» What the task requires: For the data below, report only the number of lines containing the string "image".

-------- Records for processing

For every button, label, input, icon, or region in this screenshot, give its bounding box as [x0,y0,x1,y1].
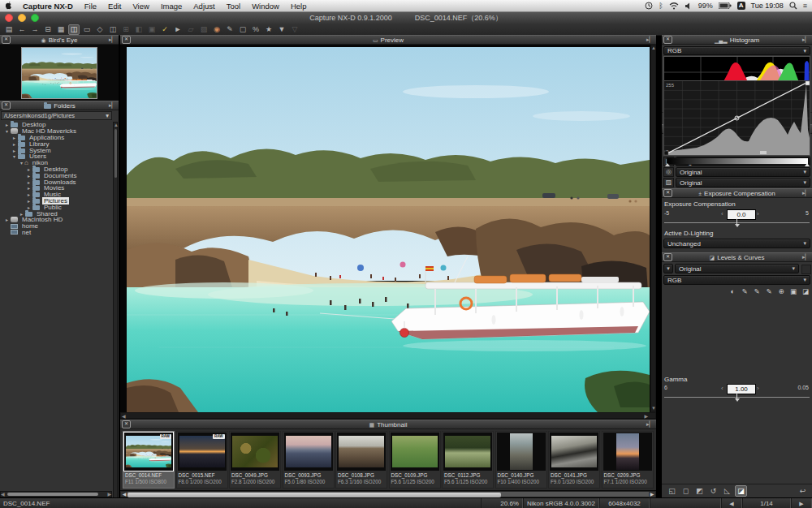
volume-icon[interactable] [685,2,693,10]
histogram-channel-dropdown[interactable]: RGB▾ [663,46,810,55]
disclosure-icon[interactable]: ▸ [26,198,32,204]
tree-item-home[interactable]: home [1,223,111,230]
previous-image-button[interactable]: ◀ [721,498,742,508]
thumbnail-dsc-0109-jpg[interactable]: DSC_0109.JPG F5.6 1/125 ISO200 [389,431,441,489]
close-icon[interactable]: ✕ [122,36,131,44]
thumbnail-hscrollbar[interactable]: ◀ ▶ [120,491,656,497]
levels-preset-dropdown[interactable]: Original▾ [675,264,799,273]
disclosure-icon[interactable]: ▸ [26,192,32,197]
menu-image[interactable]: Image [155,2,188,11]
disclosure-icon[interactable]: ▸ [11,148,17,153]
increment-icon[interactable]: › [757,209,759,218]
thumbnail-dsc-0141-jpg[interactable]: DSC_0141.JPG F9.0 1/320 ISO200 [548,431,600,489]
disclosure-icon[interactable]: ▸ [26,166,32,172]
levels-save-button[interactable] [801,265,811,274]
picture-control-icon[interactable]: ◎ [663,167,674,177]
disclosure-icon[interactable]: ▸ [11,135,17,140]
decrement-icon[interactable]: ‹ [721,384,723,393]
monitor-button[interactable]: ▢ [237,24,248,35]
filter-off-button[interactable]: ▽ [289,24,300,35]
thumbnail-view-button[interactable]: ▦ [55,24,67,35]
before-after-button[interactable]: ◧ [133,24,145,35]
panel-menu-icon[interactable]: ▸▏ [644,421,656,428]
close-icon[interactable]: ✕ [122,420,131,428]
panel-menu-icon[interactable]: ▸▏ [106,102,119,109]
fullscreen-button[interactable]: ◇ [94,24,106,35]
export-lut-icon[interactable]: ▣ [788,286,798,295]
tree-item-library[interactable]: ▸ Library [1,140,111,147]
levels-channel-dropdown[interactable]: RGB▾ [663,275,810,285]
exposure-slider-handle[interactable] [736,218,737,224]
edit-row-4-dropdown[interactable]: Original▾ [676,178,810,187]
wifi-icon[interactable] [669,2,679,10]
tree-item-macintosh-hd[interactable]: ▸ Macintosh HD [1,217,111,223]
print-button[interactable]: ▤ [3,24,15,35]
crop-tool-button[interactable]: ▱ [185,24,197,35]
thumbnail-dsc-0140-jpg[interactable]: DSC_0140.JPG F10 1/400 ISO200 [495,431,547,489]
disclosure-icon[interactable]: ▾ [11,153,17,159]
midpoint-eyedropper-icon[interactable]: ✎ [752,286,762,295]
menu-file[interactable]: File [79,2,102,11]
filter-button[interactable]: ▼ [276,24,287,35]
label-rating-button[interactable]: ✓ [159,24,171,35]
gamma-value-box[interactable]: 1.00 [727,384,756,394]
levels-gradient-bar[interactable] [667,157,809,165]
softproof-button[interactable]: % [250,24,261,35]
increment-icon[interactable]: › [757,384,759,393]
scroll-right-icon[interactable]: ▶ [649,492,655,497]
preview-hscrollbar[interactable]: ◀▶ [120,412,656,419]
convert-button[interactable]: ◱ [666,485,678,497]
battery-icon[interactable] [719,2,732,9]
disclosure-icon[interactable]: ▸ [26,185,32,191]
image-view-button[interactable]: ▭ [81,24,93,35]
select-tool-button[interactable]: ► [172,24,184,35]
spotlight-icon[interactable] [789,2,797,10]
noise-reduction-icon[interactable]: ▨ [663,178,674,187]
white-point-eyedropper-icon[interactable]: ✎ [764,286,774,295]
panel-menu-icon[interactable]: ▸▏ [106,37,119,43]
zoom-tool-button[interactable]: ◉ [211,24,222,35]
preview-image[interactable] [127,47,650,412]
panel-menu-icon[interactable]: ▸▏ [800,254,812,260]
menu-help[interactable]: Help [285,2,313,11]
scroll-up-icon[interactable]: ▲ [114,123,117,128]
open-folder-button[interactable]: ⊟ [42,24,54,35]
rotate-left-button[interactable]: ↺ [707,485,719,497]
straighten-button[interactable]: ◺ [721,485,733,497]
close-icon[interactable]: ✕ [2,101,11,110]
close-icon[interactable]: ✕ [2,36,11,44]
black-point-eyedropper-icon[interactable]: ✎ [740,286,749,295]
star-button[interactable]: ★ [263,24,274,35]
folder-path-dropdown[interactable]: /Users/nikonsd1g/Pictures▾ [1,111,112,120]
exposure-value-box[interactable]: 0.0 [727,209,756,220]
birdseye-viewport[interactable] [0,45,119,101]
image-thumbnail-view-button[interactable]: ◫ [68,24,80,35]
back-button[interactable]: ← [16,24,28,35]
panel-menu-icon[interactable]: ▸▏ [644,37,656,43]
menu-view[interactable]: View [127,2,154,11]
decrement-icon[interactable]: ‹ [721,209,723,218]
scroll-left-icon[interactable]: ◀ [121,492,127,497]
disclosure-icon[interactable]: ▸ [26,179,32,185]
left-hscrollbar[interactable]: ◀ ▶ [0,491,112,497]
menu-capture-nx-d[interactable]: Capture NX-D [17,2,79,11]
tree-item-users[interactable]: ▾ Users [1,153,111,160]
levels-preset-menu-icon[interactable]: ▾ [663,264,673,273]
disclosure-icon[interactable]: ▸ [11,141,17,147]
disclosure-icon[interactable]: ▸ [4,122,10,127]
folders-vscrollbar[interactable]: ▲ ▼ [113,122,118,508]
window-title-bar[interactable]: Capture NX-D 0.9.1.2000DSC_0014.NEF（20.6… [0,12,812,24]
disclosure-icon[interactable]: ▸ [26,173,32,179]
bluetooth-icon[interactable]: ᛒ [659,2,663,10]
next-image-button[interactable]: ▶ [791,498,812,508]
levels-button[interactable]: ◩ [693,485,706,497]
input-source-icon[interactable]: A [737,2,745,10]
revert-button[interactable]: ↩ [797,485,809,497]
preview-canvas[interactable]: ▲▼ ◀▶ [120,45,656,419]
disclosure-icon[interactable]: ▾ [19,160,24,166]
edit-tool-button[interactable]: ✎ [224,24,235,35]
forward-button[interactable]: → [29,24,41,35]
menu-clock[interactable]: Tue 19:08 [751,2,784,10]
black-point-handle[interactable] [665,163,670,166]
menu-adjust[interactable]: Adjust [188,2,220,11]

----------------
-------- Records for processing

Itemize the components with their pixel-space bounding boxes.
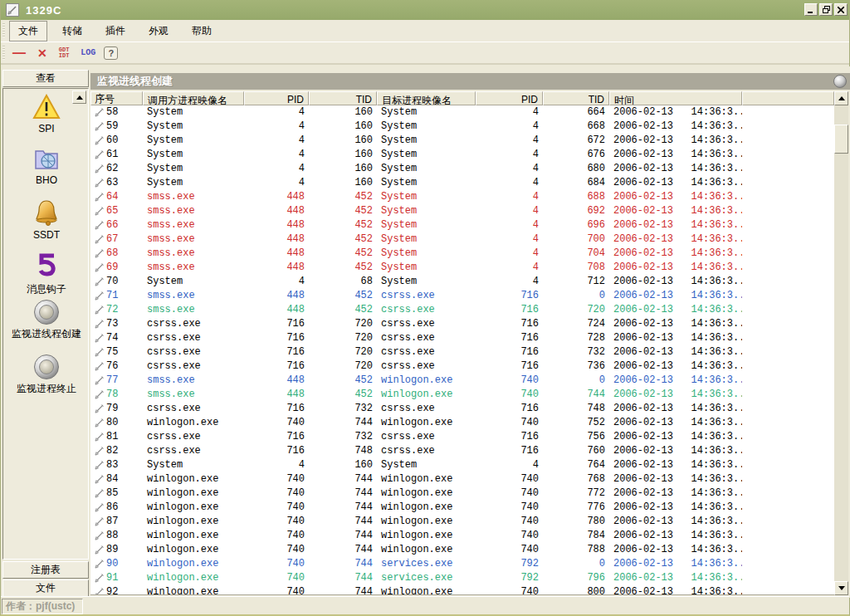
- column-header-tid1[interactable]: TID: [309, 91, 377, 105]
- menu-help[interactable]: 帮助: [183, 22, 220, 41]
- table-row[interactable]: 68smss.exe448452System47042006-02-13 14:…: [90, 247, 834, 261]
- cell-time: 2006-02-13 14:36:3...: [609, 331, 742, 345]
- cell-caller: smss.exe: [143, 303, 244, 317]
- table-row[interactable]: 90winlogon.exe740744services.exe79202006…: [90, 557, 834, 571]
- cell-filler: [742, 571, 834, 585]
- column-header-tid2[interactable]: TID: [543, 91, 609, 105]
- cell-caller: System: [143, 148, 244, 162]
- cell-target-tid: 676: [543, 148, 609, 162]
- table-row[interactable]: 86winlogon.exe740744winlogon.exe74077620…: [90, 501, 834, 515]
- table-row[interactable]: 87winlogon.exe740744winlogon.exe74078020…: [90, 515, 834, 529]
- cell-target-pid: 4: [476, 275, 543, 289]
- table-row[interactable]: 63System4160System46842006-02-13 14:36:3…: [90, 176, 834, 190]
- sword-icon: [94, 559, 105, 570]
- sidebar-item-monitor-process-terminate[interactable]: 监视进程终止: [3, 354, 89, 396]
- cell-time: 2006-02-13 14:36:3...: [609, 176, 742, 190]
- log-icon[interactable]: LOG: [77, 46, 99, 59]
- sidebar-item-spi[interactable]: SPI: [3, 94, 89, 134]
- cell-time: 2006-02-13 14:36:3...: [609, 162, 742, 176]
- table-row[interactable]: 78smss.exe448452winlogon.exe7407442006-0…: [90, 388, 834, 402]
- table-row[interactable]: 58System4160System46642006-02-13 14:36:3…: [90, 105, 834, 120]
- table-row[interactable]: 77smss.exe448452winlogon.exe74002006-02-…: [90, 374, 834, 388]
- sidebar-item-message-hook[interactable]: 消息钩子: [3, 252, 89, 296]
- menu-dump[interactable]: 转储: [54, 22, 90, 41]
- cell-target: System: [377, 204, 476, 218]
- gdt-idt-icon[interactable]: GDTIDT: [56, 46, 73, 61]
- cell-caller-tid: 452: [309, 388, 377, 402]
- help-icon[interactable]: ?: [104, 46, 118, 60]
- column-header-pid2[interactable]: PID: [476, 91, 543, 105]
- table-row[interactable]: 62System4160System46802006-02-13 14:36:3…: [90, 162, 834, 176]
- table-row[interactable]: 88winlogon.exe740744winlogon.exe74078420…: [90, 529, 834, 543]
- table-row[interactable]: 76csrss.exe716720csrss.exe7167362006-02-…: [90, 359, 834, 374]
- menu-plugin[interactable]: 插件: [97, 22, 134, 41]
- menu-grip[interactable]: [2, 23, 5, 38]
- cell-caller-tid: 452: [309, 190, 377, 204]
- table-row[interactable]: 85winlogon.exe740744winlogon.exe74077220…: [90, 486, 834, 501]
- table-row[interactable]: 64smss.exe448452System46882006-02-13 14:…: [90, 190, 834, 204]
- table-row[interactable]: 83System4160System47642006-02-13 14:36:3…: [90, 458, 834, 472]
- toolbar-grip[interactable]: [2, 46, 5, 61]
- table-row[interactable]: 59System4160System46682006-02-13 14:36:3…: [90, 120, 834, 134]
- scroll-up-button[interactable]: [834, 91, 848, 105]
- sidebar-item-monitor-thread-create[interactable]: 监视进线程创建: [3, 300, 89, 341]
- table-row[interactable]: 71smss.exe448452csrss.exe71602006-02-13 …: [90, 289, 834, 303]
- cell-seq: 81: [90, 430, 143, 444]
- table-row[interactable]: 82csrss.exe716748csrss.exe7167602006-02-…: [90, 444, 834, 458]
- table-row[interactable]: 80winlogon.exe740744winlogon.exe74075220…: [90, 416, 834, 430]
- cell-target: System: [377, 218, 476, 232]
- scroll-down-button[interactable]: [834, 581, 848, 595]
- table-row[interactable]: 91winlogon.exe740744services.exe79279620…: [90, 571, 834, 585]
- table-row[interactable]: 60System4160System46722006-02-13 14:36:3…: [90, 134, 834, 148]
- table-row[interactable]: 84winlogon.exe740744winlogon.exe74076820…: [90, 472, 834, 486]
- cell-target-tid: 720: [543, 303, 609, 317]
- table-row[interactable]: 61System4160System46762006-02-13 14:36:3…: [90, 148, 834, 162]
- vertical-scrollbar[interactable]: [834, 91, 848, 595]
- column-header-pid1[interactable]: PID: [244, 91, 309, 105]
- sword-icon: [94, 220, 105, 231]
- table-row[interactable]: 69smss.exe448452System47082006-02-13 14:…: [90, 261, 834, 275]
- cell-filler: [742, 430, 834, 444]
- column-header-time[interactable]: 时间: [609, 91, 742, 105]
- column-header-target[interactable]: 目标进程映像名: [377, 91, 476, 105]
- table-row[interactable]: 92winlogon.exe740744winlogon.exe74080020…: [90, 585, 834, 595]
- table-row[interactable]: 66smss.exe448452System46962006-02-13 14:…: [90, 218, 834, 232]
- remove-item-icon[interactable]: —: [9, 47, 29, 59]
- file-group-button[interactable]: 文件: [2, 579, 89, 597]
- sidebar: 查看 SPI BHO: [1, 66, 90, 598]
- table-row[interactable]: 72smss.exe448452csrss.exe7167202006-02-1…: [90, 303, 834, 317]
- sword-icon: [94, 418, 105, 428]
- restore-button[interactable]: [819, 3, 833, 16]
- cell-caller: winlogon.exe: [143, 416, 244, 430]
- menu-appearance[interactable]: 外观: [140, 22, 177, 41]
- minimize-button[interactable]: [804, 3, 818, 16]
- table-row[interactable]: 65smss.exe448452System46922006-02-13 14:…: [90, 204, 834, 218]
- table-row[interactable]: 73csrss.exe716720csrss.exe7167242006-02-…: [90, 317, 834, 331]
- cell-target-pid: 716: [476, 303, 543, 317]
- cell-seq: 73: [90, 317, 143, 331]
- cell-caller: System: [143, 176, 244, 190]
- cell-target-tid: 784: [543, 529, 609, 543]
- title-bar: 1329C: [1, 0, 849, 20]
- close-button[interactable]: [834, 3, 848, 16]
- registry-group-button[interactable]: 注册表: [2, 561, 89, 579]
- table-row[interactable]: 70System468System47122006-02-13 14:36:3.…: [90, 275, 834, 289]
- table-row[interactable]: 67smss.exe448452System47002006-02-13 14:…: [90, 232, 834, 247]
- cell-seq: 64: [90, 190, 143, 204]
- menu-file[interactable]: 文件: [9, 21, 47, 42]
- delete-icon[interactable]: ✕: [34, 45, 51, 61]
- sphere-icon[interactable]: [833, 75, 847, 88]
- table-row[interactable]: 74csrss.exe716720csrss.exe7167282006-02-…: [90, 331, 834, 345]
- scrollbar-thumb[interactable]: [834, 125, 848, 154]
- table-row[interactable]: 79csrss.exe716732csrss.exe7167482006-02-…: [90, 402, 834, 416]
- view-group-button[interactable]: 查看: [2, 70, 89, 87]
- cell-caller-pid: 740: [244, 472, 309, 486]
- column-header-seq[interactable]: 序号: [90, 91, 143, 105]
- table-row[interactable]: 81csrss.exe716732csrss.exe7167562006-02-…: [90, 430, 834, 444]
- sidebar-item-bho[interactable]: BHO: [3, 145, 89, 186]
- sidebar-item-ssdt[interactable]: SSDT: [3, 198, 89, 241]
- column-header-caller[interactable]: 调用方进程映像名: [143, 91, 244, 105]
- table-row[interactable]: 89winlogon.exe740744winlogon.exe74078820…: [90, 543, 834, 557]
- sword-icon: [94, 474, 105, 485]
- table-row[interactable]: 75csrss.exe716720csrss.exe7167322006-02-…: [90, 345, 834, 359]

----------------

» Task response: 6